JPMorgan Chase & Co. is looking for software developers. Lots of them.

The giant bank needs not just front-end Silicon Valley-style programmers trained in cutting-edge languages to build smartphone apps, but also meat-and-potatoes Java and .NET developers ready to update the vast, aging enterprise software to cope with exploding data volumes, applications, and attacks.

It has a special need in the Philadelphia area because it's gearing up to hire several hundred programmers for its new 1,800-employee Fairfax, Del., tech center over the next year and a half, says Jennifer McDermott, a JPMorgan executive director.

JPMorgan joined with Corporation Service Co. (CSC) and five other big Delaware employers to brainstorm as part of the Obama administration's TechHire program, which seeks to fund employer-backed programmer-training efforts. "We started looking around the country for Java boot camps. And we found there aren't that many. You can count them on your hands," McDermott said.

The federal government says this country faces a shortage of hundreds of thousands of programmers. Engineers' groups dispute that, noting that companies prefer to import foreign programmers or hire young people cheap, instead of retraining veteran Americans.

The employers' group quickly allied with a cell of like-

minded, well-connected Delawareans: tech investor Ben du Pont; his cousin, investment manager Porter Schutt; and marketing whiz Jim Stewart, whose Wilmington firm, Epic Research, has set up financing programs for Apple and other big companies.

That trio had sketched plans for Zip Code Wilmington, a "code academy" that they hoped would help low-paid but math-adept working people and non-tech college grads transform into job-ready junior programmers after just 90 days of intense instruction.

Du Pont and his partners set conditions: JPMorgan, CSC and the five other employers would pledge $100,000 each and agree to hire graduates. They snagged $380,000 in state grants and raised more from nonprofits, as seed capital. They leased a floor in the Buccini brothers' I.M. Pei Tower, near DuPont Co.'s former headquarters in central Wilmington.

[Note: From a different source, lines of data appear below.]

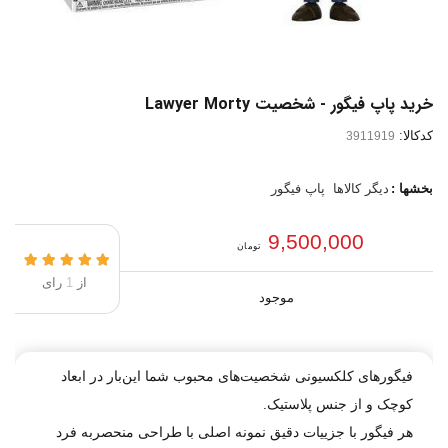
خرید پاپ فیگور - شخصیت Lawyer Morty
کدکالا:
بخشها :
دیگر کالاها
پاپ فیگور
9,500,000
تومان
از
1
رای
موجود
فیگور‌های کلکسیونی شخصیت‌های محبوب شما این‌بار در ابعاد
کوچک و از جنس پلاستیک.
هر فیگور با جزییات دقیق نمونه اصلی با طراحی منحصربه فرد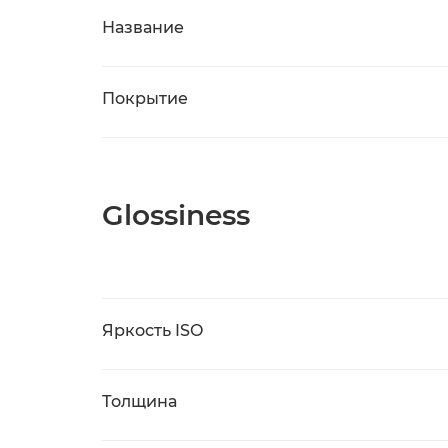
Название
Покрытие
Glossiness
Яркость ISO
Толщина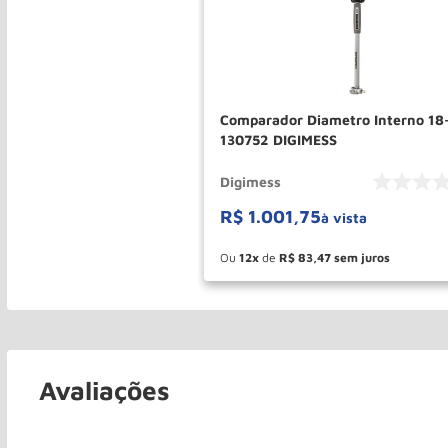
Comparador Diametro Interno 1
130752 DIGIMESS
Digimess
R$
1
.
001
,
75
à vista
Ou
12
de
R$
83
,
47
－
＋
COMPR
Avaliações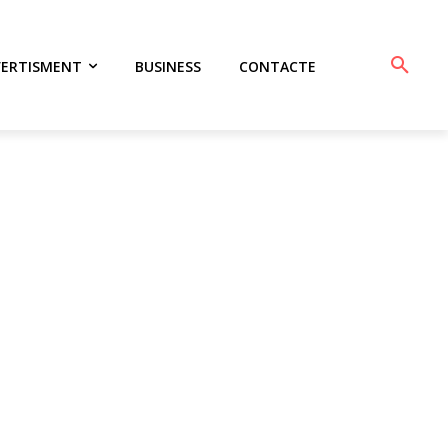
VERTISMENT
BUSINESS
CONTACTE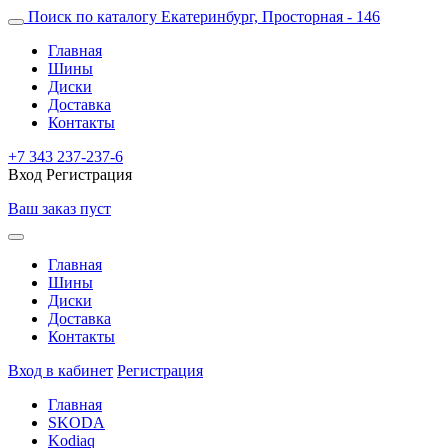
Поиск по каталогу
Екатеринбург, Просторная - 146
Главная
Шины
Диски
Доставка
Контакты
+7 343 237-237-6
Вход
Регистрация
Ваш заказ пуст
Главная
Шины
Диски
Доставка
Контакты
Вход в кабинет
Регистрация
Главная
SKODA
Kodiaq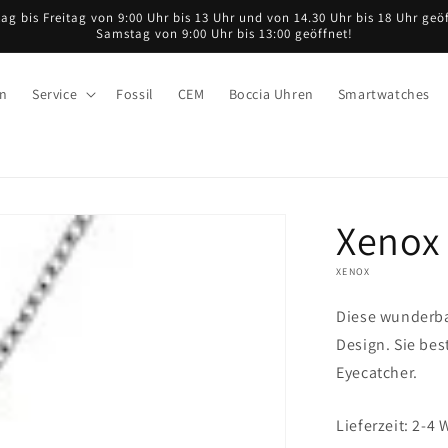
ag bis Freitag von 9:00 Uhr bis 13 Uhr und von 14.30 Uhr bis 18 Uhr geöf
Samstag von 9:00 Uhr bis 13:00 geöffnet!
en
Service
Fossil
CEM
Boccia Uhren
Smartwatches
Xenox 
XENOX
Diese wunderbar
Design. Sie bes
Eyecatcher.
Lieferzeit: 2-4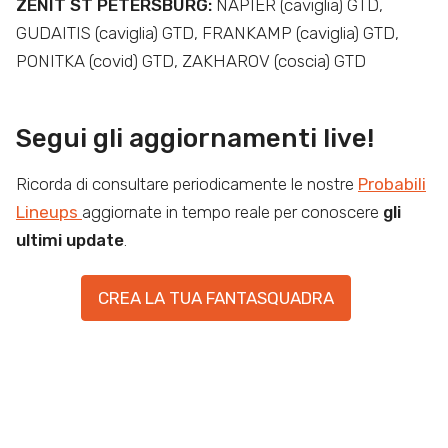
ZENIT ST PETERSBURG:
NAPIER (caviglia) GTD,
GUDAITIS (caviglia) GTD, FRANKAMP (caviglia) GTD,
PONITKA (covid) GTD, ZAKHAROV (coscia) GTD
Segui gli aggiornamenti live!
Ricorda di consultare periodicamente le nostre
Probabili
Lineups
aggiornate in tempo reale per conoscere
gli
ultimi update
.
CREA LA TUA FANTASQUADRA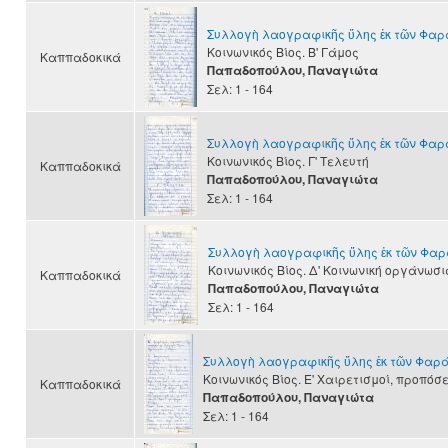
Συλλογὴ λαογραφικῆς ὕλης ἐκ τῶν Φα
Κοινωνικός Βίος. Β' Γάμος
Καππαδοκικά
Παπαδοπούλου, Παναγιώτα
Σελ: 1 - 164
Συλλογὴ λαογραφικῆς ὕλης ἐκ τῶν Φα
Κοινωνικός Βίος. Γ' Τελευτή
Καππαδοκικά
Παπαδοπούλου, Παναγιώτα
Σελ: 1 - 164
Συλλογὴ λαογραφικῆς ὕλης ἐκ τῶν Φα
Κοινωνικός Βίος. Δ' Κοινωνική οργάνωσι
Καππαδοκικά
Παπαδοπούλου, Παναγιώτα
Σελ: 1 - 164
Συλλογὴ λαογραφικῆς ὕλης ἐκ τῶν Φαρ
Κοινωνικός Βίος. Ε' Χαιρετισμοί, προπόσ
Καππαδοκικά
Παπαδοπούλου, Παναγιώτα
Σελ: 1 - 164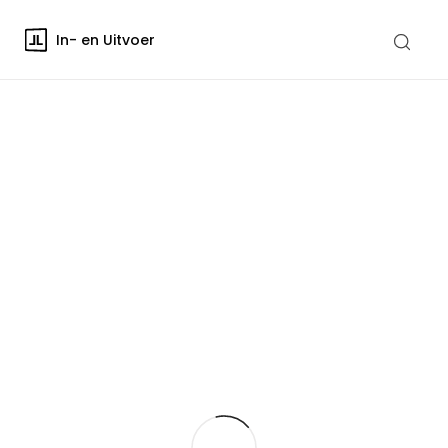
In- en Uitvoer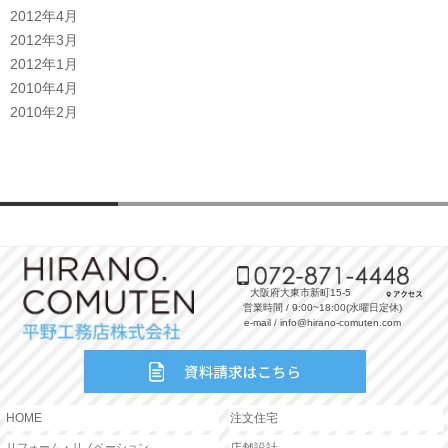
2012年4月
2012年3月
2012年1月
2010年4月
2010年2月
大阪府大東市新町15-5
営業時間 / 9:00~18:00(水曜日定休)
e-mail / info@hirano-comuten.com
HOME
注文住宅
リフォーム・リノベーション
店舗設計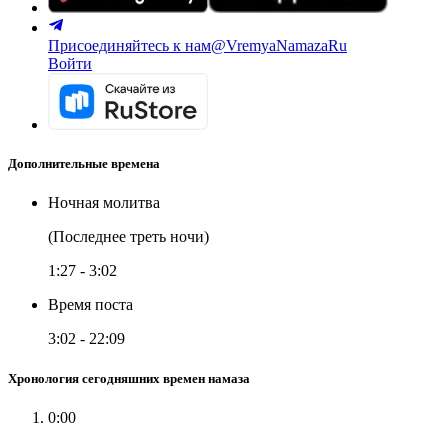
Присоединяйтесь к нам
@VremyaNamazaRu
Войти
Дополнительные времена
Ночная молитва
(Последнее треть ночи)
1:27
-
3:02
Время поста
3:02
-
22:09
Хронология сегодняшних времен намаза
0:00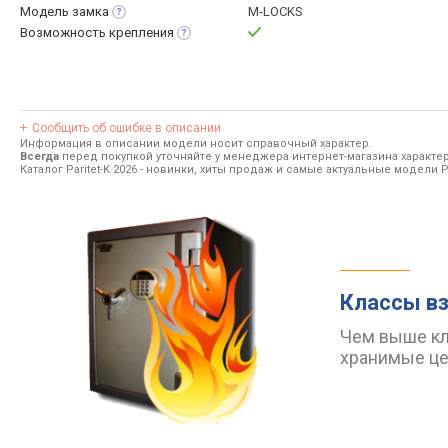
Модель
замка
M-LOCKS
Возможность
крепления
Сообщить об ошибке в описании
Информация в описании модели носит справочный характер.
Всегда
перед покупкой уточняйте у менеджера интернет-магазина характе
Каталог Paritet-K 2026
- новинки, хиты продаж и самые актуальные модели Par
Классы вз
Чем выше кл
хранимые ц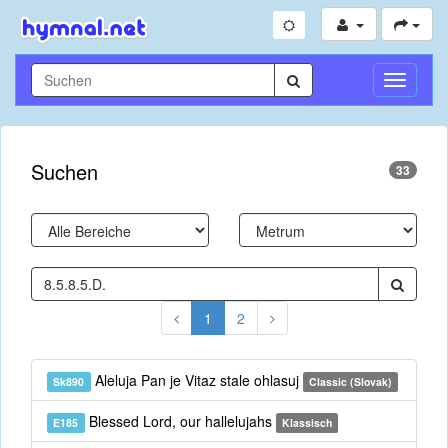
Navigati
umschal
Suchen
33
1
2
Aleluja Pan je Vitaz stale ohlasuj
Sk890
Classic (Slovak)
Blessed Lord, our hallelujahs
E185
Klassisch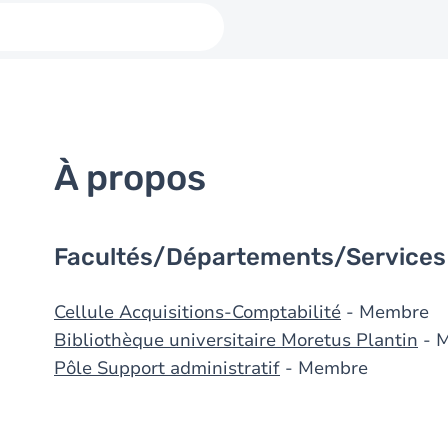
À propos
Facultés/Départements/Services
Cellule Acquisitions-Comptabilité
- Membre
Bibliothèque universitaire Moretus Plantin
- 
Pôle Support administratif
- Membre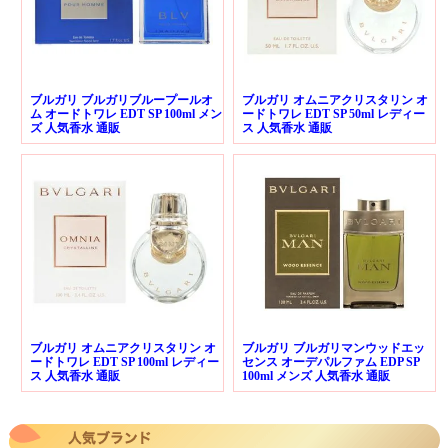
ブルガリ ブルガリブループールオ
ブルガリ オムニアクリスタリン オ
ム オードトワレ EDT SP 100ml メン
ードトワレ EDT SP 50ml レディー
ズ 人気香水 通販
ス 人気香水 通販
ブルガリ オムニアクリスタリン オ
ブルガリ ブルガリマンウッドエッ
ードトワレ EDT SP 100ml レディー
センス オーデパルファム EDP SP
ス 人気香水 通販
100ml メンズ 人気香水 通販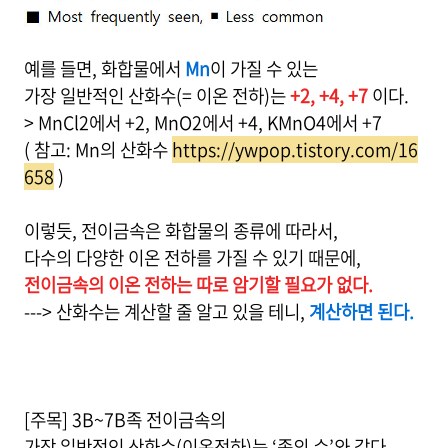
예를 들면, 화합물에서
Mn
이 가질 수 있는
가장 일반적인 산화수(= 이온 전하)는
+2, +4, +7
이다.
> MnCl2에서 +2, MnO2에서 +4, KMnO4에서 +7
( 참고: Mn의 산화수
https://ywpop.tistory.com/16
658
)
이렇듯, 전이금속은 화합물의 종류에 따라서,
다수의 다양한 이온 전하를 가질 수 있기 때문에,
전이금속의 이온 전하는 따로 암기할 필요가 없다.
---> 산화수는 계산할 줄 알고 있을 테니,
계산하면 된다.
[주목] 3B~7B족 전이금속의
가장 일반적인 산화수(이온전하)는 ‘족의 수’와 같다.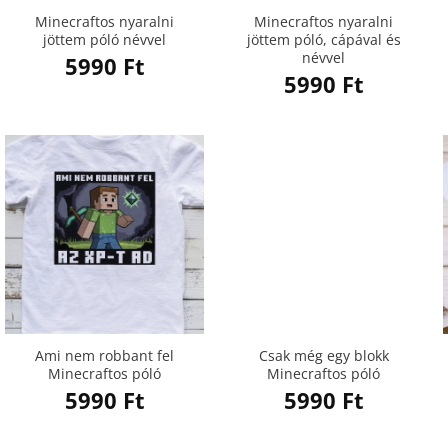
Minecraftos nyaralni
Minecraftos nyaralni
jöttem póló névvel
jöttem póló, cápával és
névvel
5990
Ft
5990
Ft
Ami nem robbant fel
Csak még egy blokk
Minecraftos póló
Minecraftos póló
5990
Ft
5990
Ft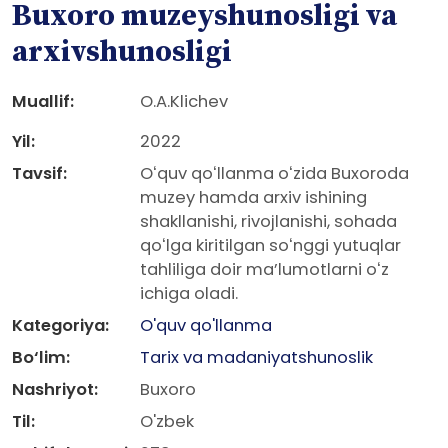
Buxoro muzeyshunosligi va
arxivshunosligi
Muallif:
O.A.Klichev
Yil:
2022
Tavsif:
Oʻquv qoʻllanma oʻzida Buxoroda
muzey hamda arxiv ishining
shakllanishi, rivojlanishi, sohada
qoʻlga kiritilgan soʻnggi yutuqlar
tahliliga doir ma’lumotlarni oʻz
ichiga oladi.
Kategoriya:
O'quv qo'llanma
Bo‘lim:
Tarix va madaniyatshunoslik
Nashriyot:
Buxoro
Til:
O'zbek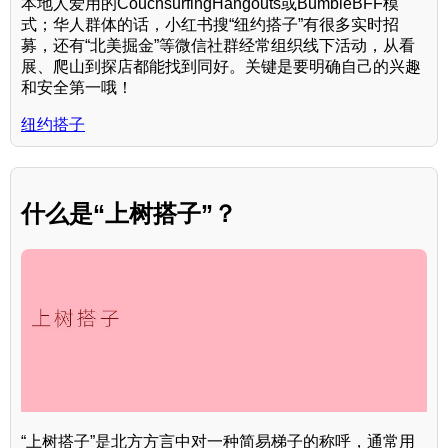
本地人爱用的CouchsurfingHangouts或BumbleBFF模
式；华人群体的话，小红书搜“纽约搭子”有很多实时招
募，还有“北美掘金”等微信社群经常组织线下活动，从看
展、爬山到探店都能找到同好。关键是要明确自己的兴趣
和安全第一哦！
纽约搭子
什么是“上树搭子”？
“上树搭子”是北方方言中对一种简易梯子的称呼，通常用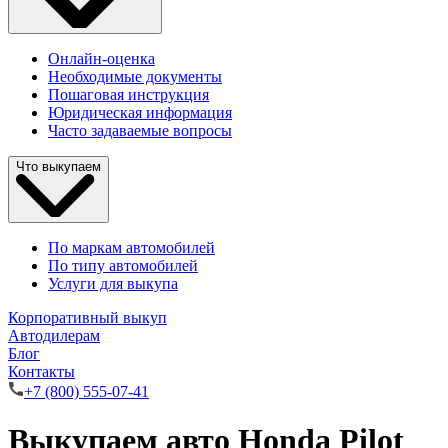
Онлайн-оценка
Необходимые документы
Пошаговая инструкция
Юридическая информация
Часто задаваемые вопросы
Что выкупаем
По маркам автомобилей
По типу автомобилей
Услуги для выкупа
Корпоративный выкуп
Автодилерам
Блог
Контакты
+7 (800) 555-07-41
Выкупаем авто Honda Pilot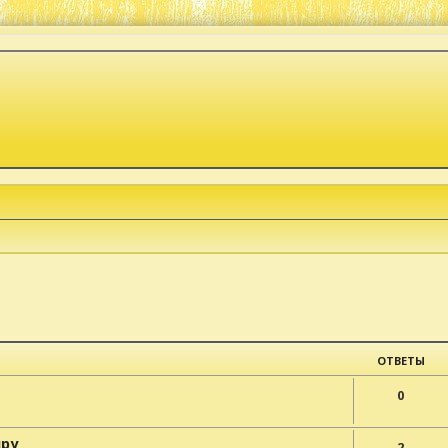
к
асширенный поиск
ОТВЕТЫ
0
иру
2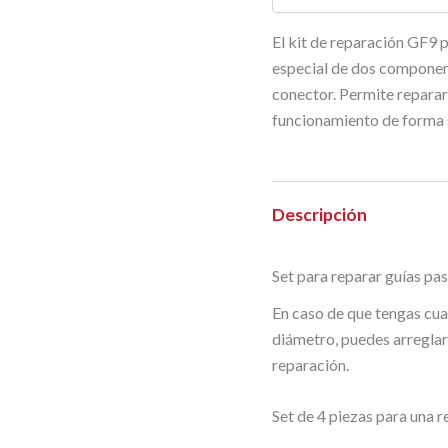
El kit de reparación GF9 
especial de dos componen
conector. Permite reparar
funcionamiento de forma s
Descripción
Set para reparar guías p
En caso de que tengas cu
diámetro, puedes arreglarl
reparación.
Set de 4 piezas para una 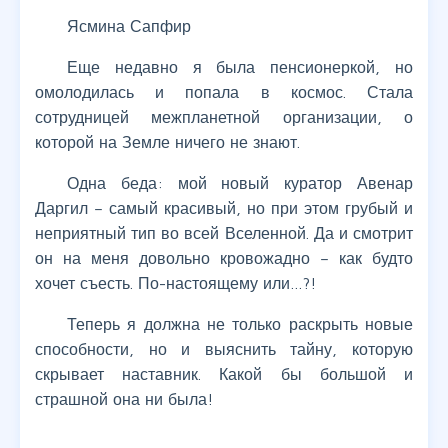
Ясмина Сапфир
Еще недавно я была пенсионеркой, но
омолодилась и попала в космос. Стала
сотрудницей межпланетной организации, о
которой на Земле ничего не знают.
Одна беда: мой новый куратор Авенар
Даргил – самый красивый, но при этом грубый и
неприятный тип во всей Вселенной. Да и смотрит
он на меня довольно кровожадно – как будто
хочет съесть. По-настоящему или…?!
Теперь я должна не только раскрыть новые
способности, но и выяснить тайну, которую
скрывает наставник. Какой бы большой и
страшной она ни была!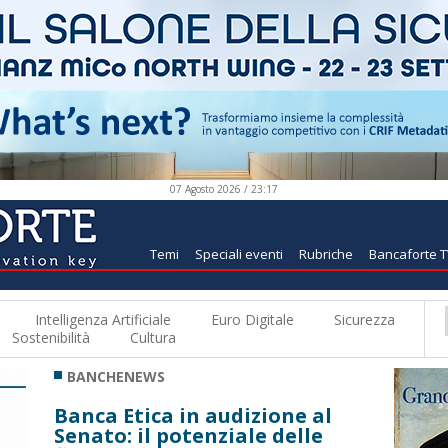
07 Agosto 2026 / 23:17
Temi
Speciali eventi
Rubriche
Bancaforte 
Intelligenza Artificiale
Euro Digitale
Sicurezza
Sostenibilità
Cultura
BANCHENEWS
Banca Etica in audizione al
Senato: il potenziale delle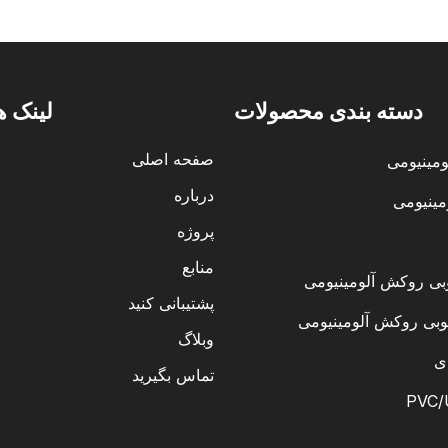
دسته بندی محصولات
لینک ه
صفحه اصلی
ومینیومی
درباره
مینیومی
پروژه
منابع
ی روکش آلومینیومی
پشتیبانی کنید
وبی روکش آلومینیومی
وبلاگ
ی
تماس بگیرید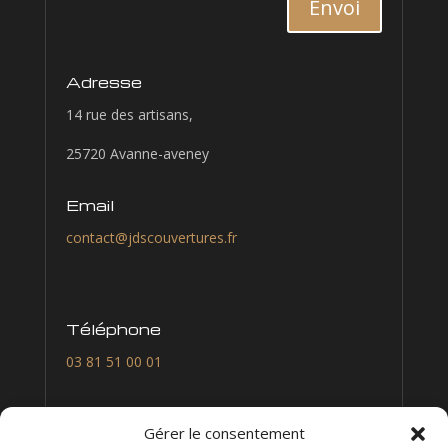
Envoi
Adresse
14 rue des artisans,
25720 Avanne-aveney
Email
contact@jdscouvertures.fr
Téléphone
03 81 51 00 01
Nous suivre
Gérer le consentement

The employers wanted Java. So Zip Code Wilmington drafted as lead teacher Philadelphia native Tariq Hook, a veteran computer engineer and educator who specialized in it. They sorted more than 100 applicants from diverse backgrounds into 19 student slots. Students paid $2,000 each, with $10,000 more pledged by employers after six months on the job.

The first class graduated Dec. 3. All 16 who made it through three months of 71-hour weeks received offers averaging $55,000 a year - modest by industry standards, but double what they'd been making, on average, said Anthony Pisapia, a Newark, N.J., native who oversees the program. He's fielded more than 200 applications for 40 slots in the next class.

Joel Guevara, a Marine Corps veteran from West Chester, was working as a building-maintenance carpenter when he applied to Zip Code Wilmington. "I was always a big math kid growing up," Guevara told me, and he figured it was time to boost his earnings. He got a hiring offer from Diamond Technologies, a consultant whose clients include Wawa.

"I wanted to learn some computer languages," said Greg Furlong, a University of Delaware graduate (he studied chemistry) who was working in a store when he was picked. "I wanted to earn much more." He's been hired by JPMorgan.

"This is not a replacement for a computer science degree. It's like an internship on steroids if you already have the degree; it's a trade school if you don't," Hook said Monday as students arrived.

"I'm a big advocate of college. But a lot of great developers are self-taught. What we've done is to streamline the curriculum, so we cut down the time it takes to teach yourself. You won't get mastery at the end of this program. But you will be on the road to mastery."

Veteran programmers, laid off by big corporations as they contract work to outside firms, are often frustrated by how hard it is to land a new job, said Hook. Both the U.S. workplace and the computer science field have become fragmented to the point where employers now expect that coders will put in extra hours, nights and weekends, to learn the languages and applications they need for new jobs or promotions, he said.

Programming isn't a daytime job; like owning a restaurant, it's an "artisanal," vocational trade where you journey from apprentice to master by putting in way beyond 40 hours a week, in Hook's view.

"Every two years, you need to start something different to keep your skill set fresh," he told students - a new job or a side "passion project that keeps you up till 1 or 2 in the morning." Without constant refreshers, "you get tunnel vision, and you lose sight of where the market is going."